3)      Le risque d’atteinte constituée par l’évocation doit-il être déterminé au moyen de critères objectifs lorsqu’il existe une identité ou une forte similitude des dénominations, ou doit-il être mesuré en tenant compte des produits et services évocateurs et évoqués pour conclure que le risque d’évocation est faible ou dénué de pertinence ?

4)      La protection prévue par les règlements pertinents dans les cas où il existe un risque d’évocation ou d’exploitation est-elle une protection spécifique, propre aux particularités de ces produits, ou la protection doit-elle être nécessairement liée aux dispositions relatives à la concurrence déloyale ? »

13.      Des observations ont été présentées en vertu de l’article 23 du statut de la Cour de justice de l’Union européenne par le CIVC, par les gouvernements italien et français, ainsi que par la Commission. En vertu de l’article 61, paragraphe 1, du règlement de procédure de la Cour, cette dernière a invité, à titre de mesure d’organisation de la procédure, les parties au principal et les intéressés visés à l’article 23 du statut de la Cour de justice de l’Union européenne à répondre à certaines questions par écrit. Le CIVC, GB, les gouvernements français et italien ainsi que la Commission européenne ont répondu à cette mesure.

III. Analyse

A.      Observations liminaires

14.      Avant de procéder à l’examen des questions préjudicielles, il convient d’apporter quelques précisions sur le cadre juridique exposé dans la décision de renvoi.

15.      Il ressort, en premier lieu, de la décision de renvoi que l’Audiencia Provincial de Barcelona (cour provinciale de Barcelone) considère que tant la convention bilatérale entre l’État espagnol et la République française sur la protection des appellations d’origine, des indications de provenance et des dénominations de certains produits du 27 juin 1973 (8), que le décret no 2010‑1441, du 22 novembre 2010, relatif à l’appellation d’origine contrôlée « Champagne » (9), pris en vertu de cette convention, et l’article L 643‑1 du code rural français (10) sont applicables au litige au principal. Selon la juridiction de renvoi, ces dispositions du droit français sont « complété[e]s » par les dispositions applicables du droit de l’Union.

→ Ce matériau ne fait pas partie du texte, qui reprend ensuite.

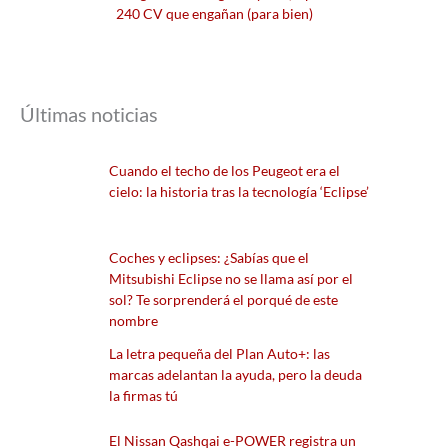
240 CV que engañan (para bien)
Últimas noticias
Cuando el techo de los Peugeot era el
cielo: la historia tras la tecnología ‘Eclipse’
Coches y eclipses: ¿Sabías que el
Mitsubishi Eclipse no se llama así por el
sol? Te sorprenderá el porqué de este
nombre
La letra pequeña del Plan Auto+: las
marcas adelantan la ayuda, pero la deuda
la firmas tú
El Nissan Qashqai e-POWER registra un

16.      Or, ainsi que la Commission l’a souligné à juste titre dans ses observations écrites, la Cour a déjà eu l’occasion de préciser, s’agissant du règlement (CE) no 1234/2007 (11) (abrogé et remplacé depuis le 20 décembre 2013 par le règlement no 1308/2013), que le régime de protection des appellations d’origine institué par la législation de l’Union est « uniforme et exclusif », et s’oppose tant à l’application d’un régime de protection national d’indications géographiques protégées au titre de cette législation (12) qu’à l’application d’un régime de protection prévu par des traités liant deux États membres (13).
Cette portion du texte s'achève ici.